Hurricane Irma has been described as the strongest Atlantic storm on record. Michigan Engineering faculty members are providing power outage forecasts, tracking its intensification and working to design more resilient infrastructure and communities.
Power outage forecasts
Seth Guikema, assistant professor of industrial and operations engineering and civil and environmental engineering, and colleagues have generated a power outage forecast that they will update regularly. Guikema uses big-data analytics to predict the hurricane’s effects and enable power companies, first responders and others to deploy resources more efficiently.
“As the storm progresses, we will be updating our power outage model, which is publicly available,” he said. “Our model provides information for utilities planning for the restoration and also for citizens, government agencies, and other private and public entities to help them make more informed decisions about how to prepare for and respond to this storm.”
Tracking intensification with CYGNSS satellites
Chris Ruf, professor of climate and space sciences and engineering, and colleagues have been monitoring Irma’s intensification in the CYGNSS Science Operations Center in the Space Research Building. NASA’s CYGNSS, or Cyclone Global Navigation Satellite System, is a constellation of eight microsatellite observatories that track storm intensification in unprecedented detail. Today, this process is not well understood and storms are expected to increase in intensity due to climate change. CYGNSS tracks wind speed data at tropical hurricane latitudes across the globe, taking 32 measurements per second. It launched in December and Irma is the second storm it has probed. Read more about CYGNSS.
“The CYGNSS Science Operations Center has been very busy all week determining when the satellites will be over Irma and constructing commands that were uplinked to the satellites to activate high resolution science modes during those overpasses,” Ruf said. “We will be monitoring the successful activation of those commands over the rest of the week, up to landfall and beyond. This is the same procedure that was followed with Harvey leading up to and after its landfall in Texas. The measurements will be used to improve our understanding of the underlying physical processes that drive the storms. This will ultimately lead to improvements in our ability to forecast them.”
Natural hazards engineering & community resilience
Sherif El-Tawil is a professor of civil and environmental engineering who studies natural hazards engineering and community resilience.
“One issue that most people do not fully appreciate is that disasters are compounded by interactions that occur during or after the initiating event. In many cases, interactions that are not well understood or thought to be too remote turn out to be particularly impactful,” he said.
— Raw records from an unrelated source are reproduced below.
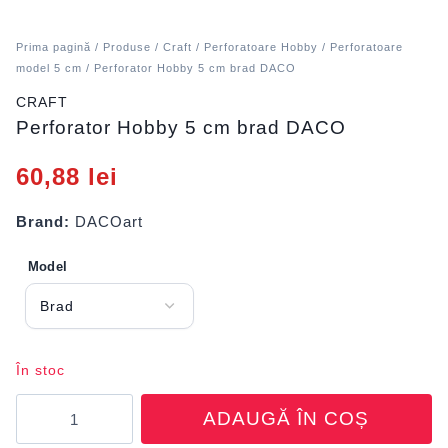
Prima pagină
/
Produse
/
Craft
/
Perforatoare Hobby
/
Perforatoare
model 5 cm
/ Perforator Hobby 5 cm brad DACO
CRAFT
Perforator Hobby 5 cm brad DACO
60,88
lei
Brand:
DACOart
Model
În stoc
Cantitate
ADAUGĂ ÎN COȘ
Perforator
Hobby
In the recent Hurricane Harvey, for example, the storm surge created fast-moving debris, which downed live power lines. The downed lines were hidden under standing water leading to electrocution hazards.
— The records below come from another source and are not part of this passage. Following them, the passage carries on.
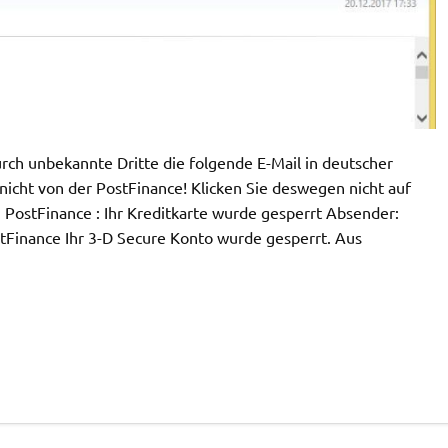
h unbekannte Dritte die folgende E-Mail in deutscher
icht von der PostFinance! Klicken Sie deswegen nicht auf
: PostFinance : Ihr Kreditkarte wurde gesperrt Absender:
stFinance Ihr 3-D Secure Konto wurde gesperrt. Aus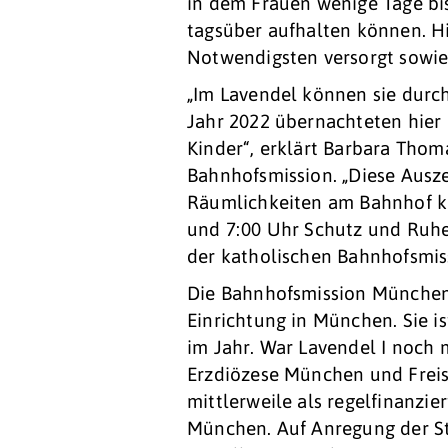
in dem Frauen wenige Tage bi
tagsüber aufhalten können. Hi
Notwendigsten versorgt sowie
„Im Lavendel können sie dur
Jahr 2022 übernachteten hier
Kinder“, erklärt Barbara Thoma
Bahnhofsmission. „Diese Ausze
Räumlichkeiten am Bahnhof k
und 7:00 Uhr Schutz und Ruhe 
der katholischen Bahnhofsmi
Die Bahnhofsmission München i
Einrichtung in München. Sie i
im Jahr. War Lavendel I noch
Erzdiözese München und Freisin
mittlerweile als regelfinanzi
München. Auf Anregung der Sta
An ongoing research study at U-M is investigating how such interactions occur and propagate during disasters. The objective of the study, which is funded by the National Science Foundation, is to develop simulation tools that can be used by policy makers to better prepare their communities for extreme events.
El-Tawil also discussed the extent to which our infrastructure will be able to withstand the storms of the future.
“It is fair to say that climate change is challenging our long established risk models, especially for wind-based disasters. In other words, what we now think of as a 1-in-500 year event may no longer be such a low probability incident as storms intensify as a result of climate change,” he said. “Since it is not yet clear how climate change affects storm intensity, it is hard to predict how the hazard level will grow and make our communities more vulnerable. However, indications are that the risk is growing.”
This is compounded by increases in population and movement toward more urban areas that are susceptible to natural hazards, added Jason McCormick, associate professor of civil and environmental engineering.
“Whether from climate change or a better understanding of the natural hazards affecting a region, it is clear that the models which have provided the loads for which our infrastructure is designed may be underestimating the potential hazard leading to an increase in the vulnerability of a region’s built infrastructure,” McCormick said.
At the same time, he added, design codes are regularly updated, so the populations that are most vulnerable are those in older infrastructure.
Hurricanes are some of the most destructive forces in nature,” said Seymour MJ Spence, assistant professor of civil and environmental engineering.
“While the extreme wind speeds that occur during hurricanes are perhaps the most easily recognizable symbol of hurricanes, it is the associated storm surge, wind-borne debris and wind driven rain that causes the vast majority of casualties and property damage during these events,” Spence said. “Because of the interdependencies that exist between these phenomena, predicting the potential for damage of a coastal community is a complex engineering task. Recent advances in these areas are beginning to provide the means to find solutions. However, there are still many hurdles to overcome. Events such as Irma remind us of the need to act swiftly in finding answers.”